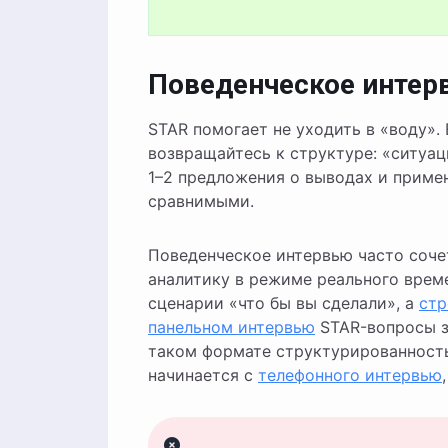
Поведенческое интерв
STAR помогает не уходить в «воду». 
возвращайтесь к структуре: «ситуац
1–2 предложения о выводах и приме
сравнимыми.
Поведенческое интервью часто соч
аналитику в режиме реального врем
сценарии «что бы вы сделали», а
стр
панельном интервью
STAR-вопросы з
таком формате структурированность
начинается с
телефонного интервью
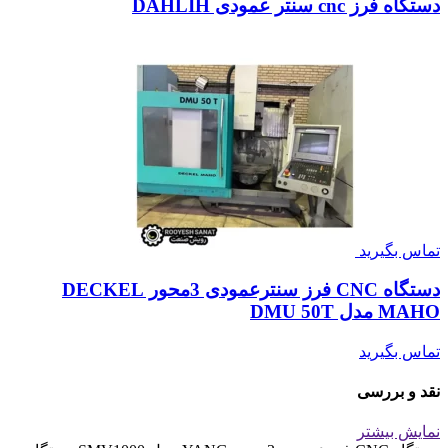
دستگاه فرز cnc سنتر عمودی DAHLIH
تماس بگیرید
دستگاه CNC فرز سنترعمودی 3محور DECKEL
MAHO مدل DMU 50T
تماس بگیرید
نقد و بررسی
نمایش بیشتر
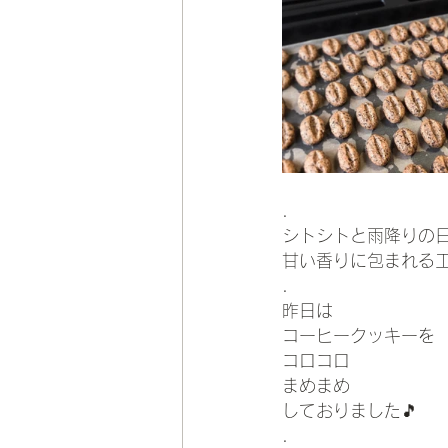
.
シトシトと雨降りの日
甘い香りに包まれる
.
昨日は
コーヒークッキーを
コロコロ
まめまめ
しておりました🎵
.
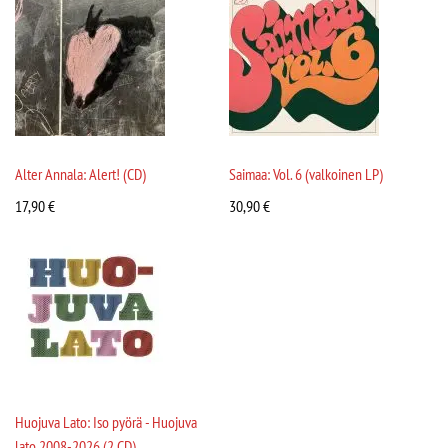
Alter Annala: Alert! (CD)
Saimaa: Vol. 6 (valkoinen LP)
17,90
€
30,90
€
Huojuva Lato: Iso pyörä - Huojuva
lato 2008-2026 (2 CD)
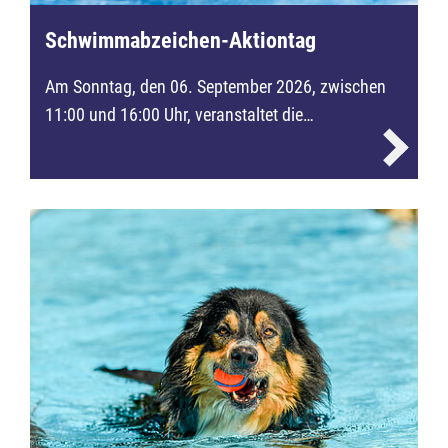
Schwimmabzeichen-Aktiontag
Am Sonntag, den 06. September 2026, zwischen
11:00 und 16:00 Uhr, veranstaltet die…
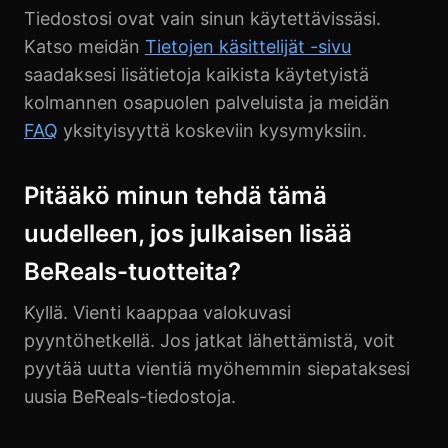
Tiedostosi ovat vain sinun käytettävissäsi.
Katso meidän
Tietojen käsittelijät -sivu
saadaksesi lisätietoja kaikista käytetyistä
kolmannen osapuolen palveluista ja meidän
FAQ
yksityisyyttä koskeviin kysymyksiin.
Pitääkö minun tehdä tämä
uudelleen, jos julkaisen lisää
BeReals-tuotteita?
Kyllä. Vienti kaappaa valokuvasi
pyyntöhetkellä. Jos jatkat lähettämistä, voit
pyytää uutta vientiä myöhemmin siepataksesi
uusia BeReals-tiedostoja.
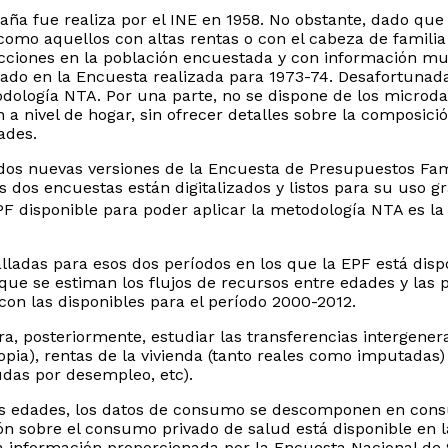
a fue realiza por el INE en 1958. No obstante, dado que 
 como aquellos con altas rentas o con el cabeza de famil
icciones en la población encuestada y con información muc
orado en la Encuesta realizada para 1973-74. Desafortuna
dología NTA. Por una parte, no se dispone de los microdat
 a nivel de hogar, sin ofrecer detalles sobre la composic
dades.
 dos nuevas versiones de la Encuesta de Presupuestos Fam
s encuestas están digitalizados y listos para su uso gra
EPF disponible para poder aplicar la metodología NTA es la
talladas para esos dos períodos en los que la EPF está dis
 que se estiman los flujos de recursos entre edades y las
on las disponibles para el período 2000-2012.
, posteriormente, estudiar las transferencias intergenerac
opia), rentas de la vivienda (tanto reales como imputadas) 
ayudas por desempleo, etc).
entes edades, los datos de consumo se descomponen en cons
ción sobre el consumo privado de salud está disponible en 
 información proporcionada por la Encuesta Nacional de Sa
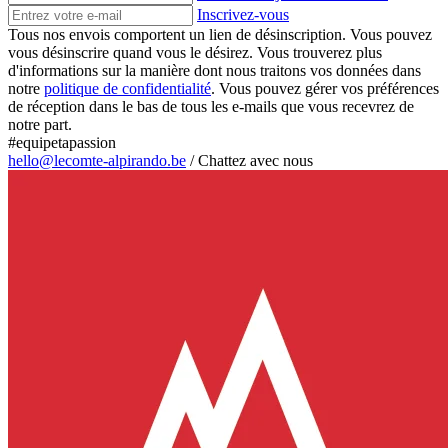
Inscrivez-vous
Tous nos envois comportent un lien de désinscription. Vous pouvez
vous désinscrire quand vous le désirez. Vous trouverez plus
d'informations sur la manière dont nous traitons vos données dans
notre
politique de confidentialité
. Vous pouvez gérer vos préférences
de réception dans le bas de tous les e-mails que vous recevrez de
notre part.
#equipetapassion
hello@lecomte-alpirando.be
/
Chattez avec nous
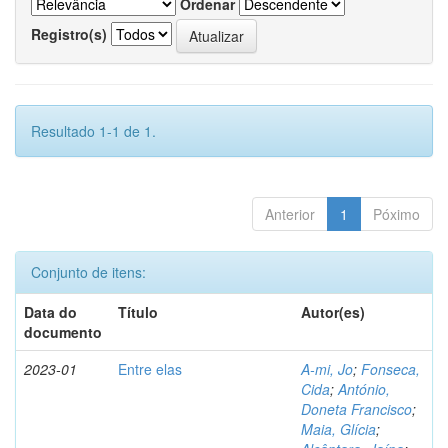
Ordenar
Registro(s)
Resultado 1-1 de 1.
Anterior
1
Póximo
Conjunto de itens:
Data do
Título
Autor(es)
documento
2023-01
Entre elas
A-mi, Jo
;
Fonseca,
Cida
;
António,
Doneta Francisco
;
Maia, Glícia
;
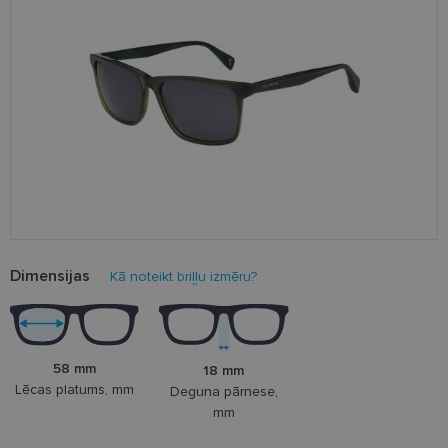
Dimensijas
Kā noteikt briļļu izmēru?
58 mm
18 mm
Lēcas platums, mm
Deguna pārnese,
mm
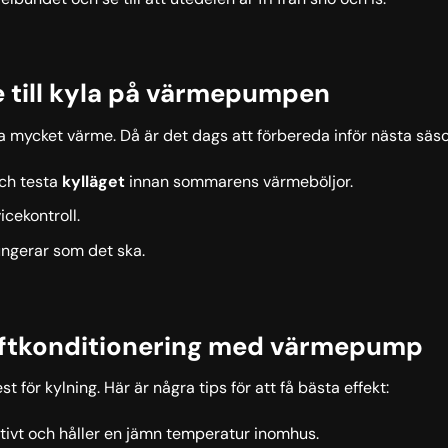
e till kyla på värmepumpen
a mycket värme. Då är det dags att förbereda inför nästa säs
och testa
kylläget
innan sommarens värmeböljor.
icekontroll.
ngerar som det ska.
uftkonditionering med värmepump
r kylning. Här är några tips för att få bästa effekt:
ktivt och håller en jämn temperatur inomhus.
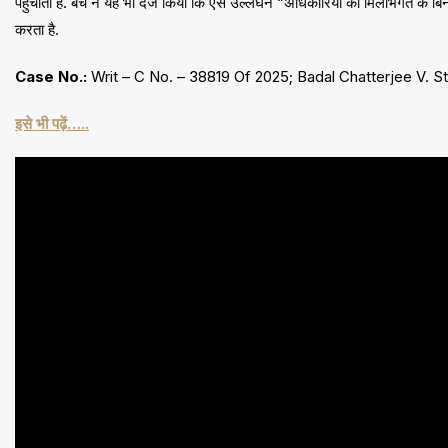
पहुंचाता है. बेंच ने यह भी दर्ज किया कि ऐसे उल्लंघन “अधिकारियों की मिलीभगत के बि
करता है.
Case No.:
Writ – C No. – 38819 Of 2025; Badal Chatterjee V. S
इसे भी पढ़ें…..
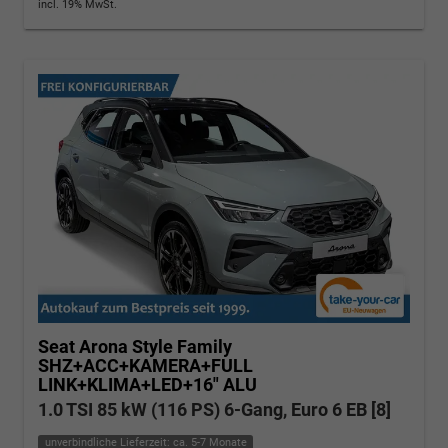
incl. 19% MwSt.
Seat Arona
Style Family
SHZ+ACC+KAMERA+FULL
LINK+KLIMA+LED+16" ALU
1.0 TSI 85 kW (116 PS) 6-Gang, Euro 6 EB [8]
unverbindliche Lieferzeit: ca. 5-7 Monate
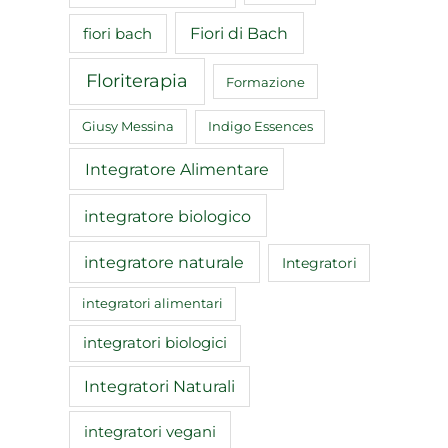
Fiori di Bach
fiori bach
Floriterapia
Formazione
Giusy Messina
Indigo Essences
Integratore Alimentare
integratore biologico
integratore naturale
Integratori
integratori alimentari
integratori biologici
Integratori Naturali
integratori vegani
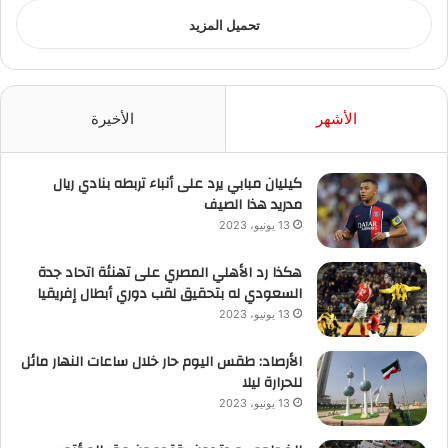
تحميل المزيد
الأشهر
الأخيرة
كيليان مبابي يرد على أنباء تربطه بنادي ريال
مدريد هذا الصيف
13 يونيو، 2023
هكذا رد الأهلي المصري على تهنئة اتحاد جدة
السعودي له بتحقيق لقب دوري أبطال إفريقيا
13 يونيو، 2023
الأرصاد: طقس اليوم حار خلال ساعات النهار مائل
للحرارة ليلا
13 يونيو، 2023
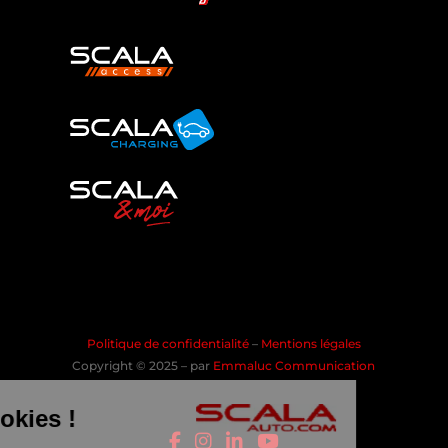
Politique de confidentialité
–
Mentions légales
Copyright © 2025 – par
Emmaluc Communication
les Cookies !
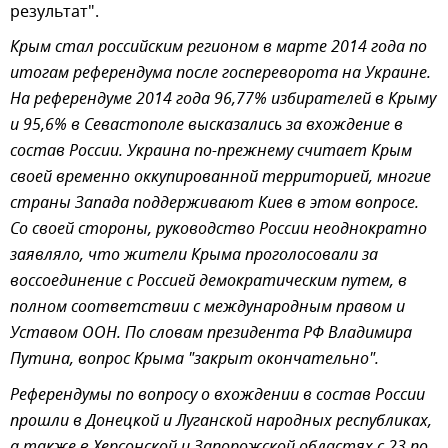
результат".
Крым стал российским регионом в марте 2014 года по
итогам референдума после госпереворота на Украине.
На референдуме 2014 года 96,77% избирателей в Крыму
и 95,6% в Севастополе высказались за вхождение в
состав России. Украина по-прежнему считает Крым
своей временно оккупированной территорией, многие
страны Запада поддерживают Киев в этом вопросе.
Со своей стороны, руководство России неоднократно
заявляло, что жители Крыма проголосовали за
воссоединение с Россией демократическим путем, в
полном соответствии с международным правом и
Уставом ООН. По словам президента РФ Владимира
Путина, вопрос Крыма "закрыт окончательно".
Референдумы по вопросу о вхождении в состав России
прошли в Донецкой и Луганской народных республиках,
а также в Херсонской и Запорожской областях с 23 по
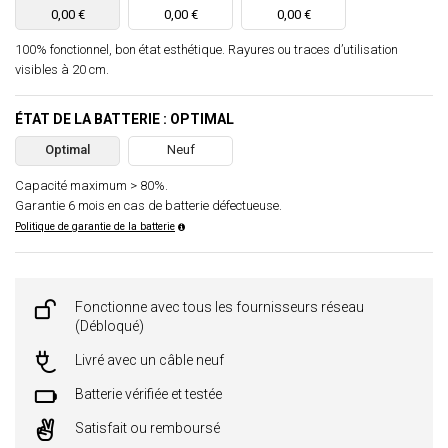
0,00 €
0,00 €
0,00 €
100% fonctionnel, bon état esthétique. Rayures ou traces d’utilisation
visibles à 20 cm.
ÉTAT DE LA BATTERIE : OPTIMAL
Optimal
Neuf
Capacité maximum > 80%.
Garantie 6 mois en cas de batterie défectueuse.
Politique de garantie de la batterie
Fonctionne avec tous les fournisseurs réseau
(Débloqué)
Livré avec un câble neuf
Batterie vérifiée et testée
Satisfait ou remboursé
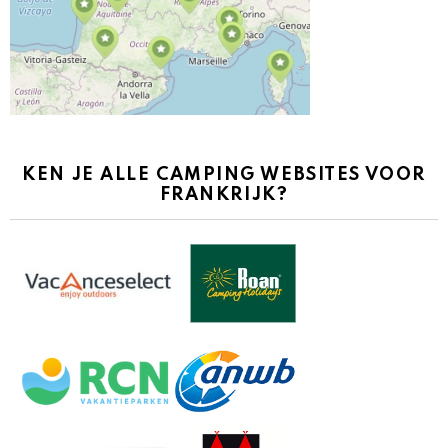
KEN JE ALLE CAMPING WEBSITES VOOR
FRANKRIJK?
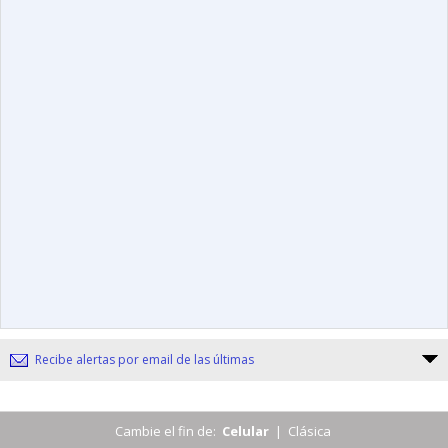
Recibe alertas por email de las últimas
Cambie el fin de:
Celular
|
Clásica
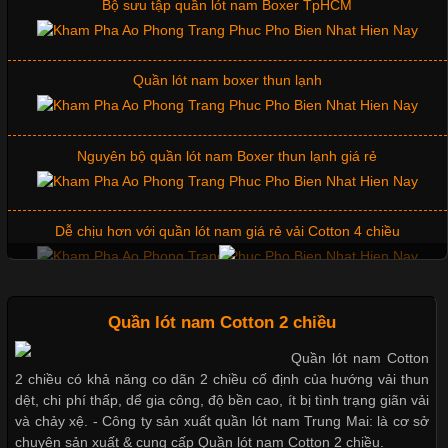
Quần lót nam boxer thun lạnh
Tìm Hiểu Các Kiểu Cổ Áo Thun Được Ưa Chuộng Trong
Ngành Thời Trang
Nguyên bộ quần lót nam Boxer thun lạnh giá rẻ
Cập nhật 2026-06-01 16:20:50
Dễ chịu hơn với quần lót nam giá rẻ vải Cotton 4 chiều
Áo thun là một trong những trang phục phổ biến nhất hiện nay
nhờ tính tiện dụng, dễ phối đồ và phù hợp với nhiều đối tượng.
Bên cạnh chất liệu và kiểu dáng, phần cổ áo cũng là yếu tố
Mẫu quần short quần lót nam nữ hè thu 2017
quan trọng tạo nên phong cách riêng cho từng sản phẩm. Mỗi
loại cổ áo sẽ mang đến một vẻ đẹp khác
Thị hiều quần lót nam bơi lội nam và nữ 2017
Quần lót nam Cotton 2 chiều
Quần lót nam Cotton
Những Mẫu Áo Thun Đồng Phục Công Ty Được Ưa
2 chiều có khả năng co dãn 2 chiều cố định của hướng vải thun
Xu hướng thời trang trẻ và quần lót nam giá sỉ
Chuộng Hiện Nay
dệt, chi phí thấp, dể gia công, độ bền cao, ít bị tình trạng giãn vải
và chảy xệ. - Công ty sản xuất quần lót nam Trung Mai: là cơ sở
chuyên sản xuất & cung cấp Quần lót nam Cotton 2 chiều.
Cập nhật 2026-06-01 14:23:34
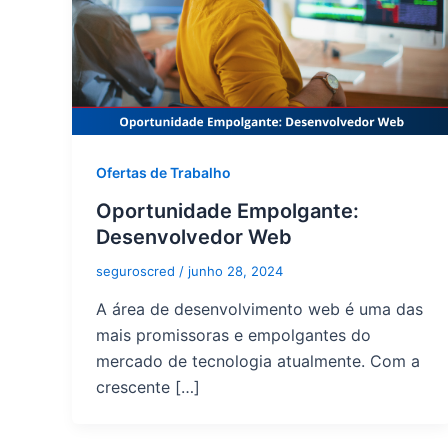
Ofertas de Trabalho
Oportunidade Empolgante:
Desenvolvedor Web
seguroscred
/
junho 28, 2024
A área de desenvolvimento web é uma das
mais promissoras e empolgantes do
mercado de tecnologia atualmente. Com a
crescente […]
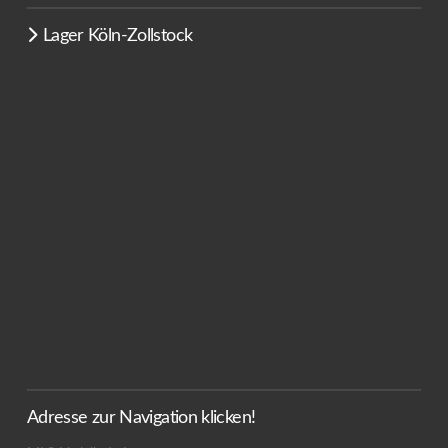
Lager Köln-Zollstock
Adresse zur Navigation klicken!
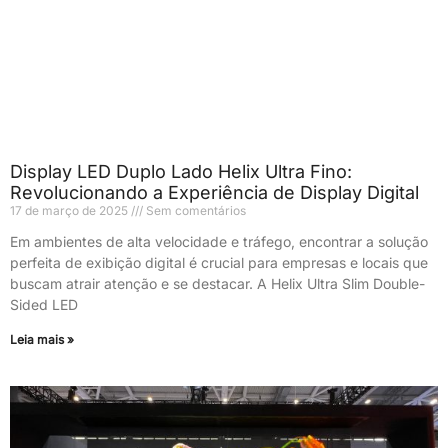
Display LED Duplo Lado Helix Ultra Fino:
Revolucionando a Experiência de Display Digital
17 de março de 2025
Sem comentários
Em ambientes de alta velocidade e tráfego, encontrar a solução
perfeita de exibição digital é crucial para empresas e locais que
buscam atrair atenção e se destacar. A Helix Ultra Slim Double-
Sided LED
Leia mais »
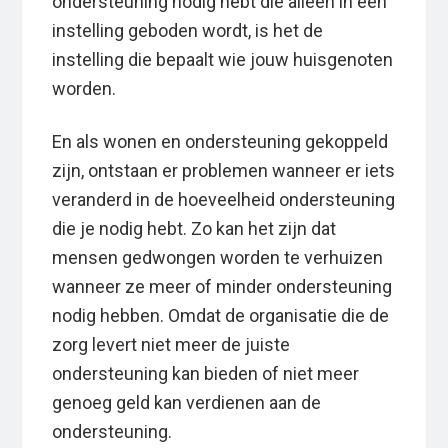
ondersteuning nodig hebt die alleen in een
instelling geboden wordt, is het de
instelling die bepaalt wie jouw huisgenoten
worden.
En als wonen en ondersteuning gekoppeld
zijn, ontstaan er problemen wanneer er iets
veranderd in de hoeveelheid ondersteuning
die je nodig hebt. Zo kan het zijn dat
mensen gedwongen worden te verhuizen
wanneer ze meer of minder ondersteuning
nodig hebben. Omdat de organisatie die de
zorg levert niet meer de juiste
ondersteuning kan bieden of niet meer
genoeg geld kan verdienen aan de
ondersteuning.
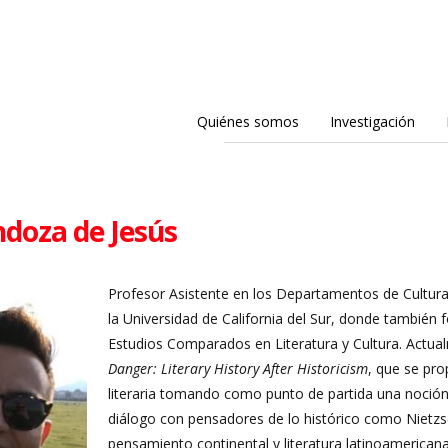
Quiénes somos
Investigación
doza de Jesús
Profesor Asistente en los Departamentos de Cultura
la Universidad de California del Sur, donde también 
Estudios Comparados en Literatura y Cultura. Actual
Danger: Literary History After Historicism
, que se pro
literaria tomando como punto de partida una noción
diálogo con pensadores de lo histórico como Nietzs
pensamiento continental y literatura latinoamericana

◆ ◆ ◆ ◆ ◆

▶ What is needed:
Starting at the first line of the records and stopping after the line with "Tietojen käsittelijät -sivu", copy each line exactly; pictures stay out.

▶ Reply to the exercise:
Поведенческое интерв
STAR помогает не уходить в «воду». 
возвращайтесь к структуре: «ситуац
1–2 предложения о выводах и приме
сравнимыми.
Поведенческое интервью часто соч
аналитику в режиме реального врем
сценарии «что бы вы сделали», а
стр
панельном интервью
STAR-вопросы з
таком формате структурированность
начинается с
телефонного интервью
دستگاه فرز cnc سنتر عمودی DAHLIH
تماس بگیرید
دستگاه CNC فرز سنترعمودی 3محور DECKEL
MAHO مدل DMU 50T
تماس بگیرید
نقد و بررسی
نمایش بیشتر
.
シトシトと雨降りの日
甘い香りに包まれる
.
昨日は
コーヒークッキーを
コロコロ
まめまめ
しておりました🎵
.
Alter Annala: Alert! (CD)
Saimaa: Vol. 6 (valkoinen LP)
17,90
€
30,90
€
Huojuva Lato: Iso pyörä - Huojuva
lato 2008-2026 (2 CD)
Schwimmabzeichen-Aktiontag
Am Sonntag, den 06. September 2026, zwischen
11:00 und 16:00 Uhr, veranstaltet die…
Tiedostosi ovat vain sinun käytettävissäsi.
Katso meidän
Tietojen käsittelijät -sivu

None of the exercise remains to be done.